New pipeline in region comes amid Nord Stream sabotage concerns
A Ukrainian soldier walks on a collapsed bridge over the Donets River in the Donetsk region on Saturday. (VLADYSLAV MUSIIENKO / REUTERS)
BRUSSELS/BERLIN — European nations are intensifying efforts to secure energy supplies, with the weekend opening of a gas pipeline in the region's southeast amid growing concerns raised by the damage to the Nord Stream pipelines.
At a ceremony on Saturday attended by the leader of the European Union's executive arm, Bulgaria opened a natural gas link with Greece. European Commission President Ursula von der Leyen stressed the bloc's determination to stop relying on Russian energy imports.
Her comments in the Bulgarian capital Sofia came as Denmark said the two Nord Stream gas pipelines in the Baltic Sea appear to have stopped leaking natural gas.
The agency said on Twitter earlier on Saturday that it had been informed by the company operating the Nord Stream 2 pipeline that pressure appears to have stabilized in the pipeline, which runs from Russia to Germany.
Denmark on Sunday said the Nord Stream 1 natural gas pipeline also stopped leaking.
Regardless of the condition of the Nord Stream 1 and 2 pipelines, with sabotage suspected in European capitals as being the cause of the leaks, uncertainties swirl around the facilities as sources of supply for Europe.
"This (Greece-Bulgaria) pipeline changes the energy security situation for Europe," von der Leyen told an audience that included leaders from the region.
The importance of the Gas Inter-connector Greece-Bulgaria pipeline to Europe has risen significantly after the disruptions to gas flows on Nord Stream 1. Nord Stream 2 never entered service after tensions rose between the West and Europe.
EU leaders will discuss the security of their critical infrastructure this week, the head of the European Council said on Saturday. They are scheduled to meet in the Czech capital Prague on Friday.
In his latest comments on the apparent sabotage, US Secretary of State Antony Blinken said his country viewed the damage to the pipelines as a "tremendous opportunity "for EU nations to wean themselves off Russian energy.
Russian President Vladimir Putin on Friday accused the West of sabotaging the pipelines. "It is clear to everyone who benefits from this," Putin added.
At a UN Security Council meeting on Friday, Geng Shuang, China's deputy permanent representative to the United Nations, reiterated China's stance on the issue.
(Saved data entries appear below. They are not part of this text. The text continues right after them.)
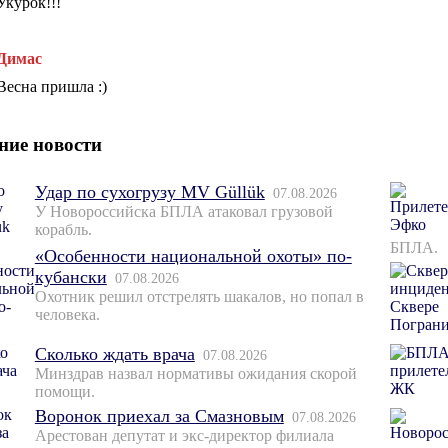
Укурок!!!
Димас
Весна пришла :)
ние новости
Удар по сухогрузу MV Güllük
07.08.2026
У Новороссийска БПЛА атаковал грузовой
корабль.
БПЛА.
«Особенности национальной охоты» по-
кубански
07.08.2026
Охотник решил отстрелять шакалов, но попал в
человека.
Сколько ждать врача
07.08.2026
Минздрав назвал нормативы ожидания скорой
помощи.
Воронок приехал за Смазновым
07.08.2026
Арестован депутат и экс-директор филиала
He said that China is seriously concerned about the recent multiple leaks and powerful underwater explosions on the Nord Stream gas pipelines, and is ready to cooperate with all parties to ensure the safety of cross-border infrastructure.
Key logistics hub
In developments on the battlefield, Russia's Defense Ministry claimed to have inflicted damage on Ukrainian forces in battling to hold Lyman, but said outnumbered Russian troops were withdrawn to more favorable positions.
Lyman had been an important link in the Russian front line for ground communications and logistics. Located 160 kilometers southeast of Kharkiv, Ukraine's second-largest city, it's in the Donetsk region near the border with Lugansk.
Ukrainian President Volodymyr Zelensky pledged later to retake more areas in the eastern Donbas region.
"Throughout this week, more Ukrainian flags have been raised in the Donbas. There will be even more in a week," he said in his evening address.
In a surprise move, German Defense Minister Christine Lambrecht made a visit to Ukraine on Saturday as Kyiv urges Berlin to send it battle tanks.
Lambrecht visited the southern port city of Odessa, the German defense ministry said in a statement, without saying how long the trip had lasted. It added on Twitter that she had met her Ukrainian counterpart Oleksii Reznikov.
So far, no NATO country has supplied Western battle tanks to Kyiv.
Ukraine has repeatedly sought Leopard battle tanks from Germany to aid in its counterattack against Russia, but Chancellor Olaf Scholz's government has refused.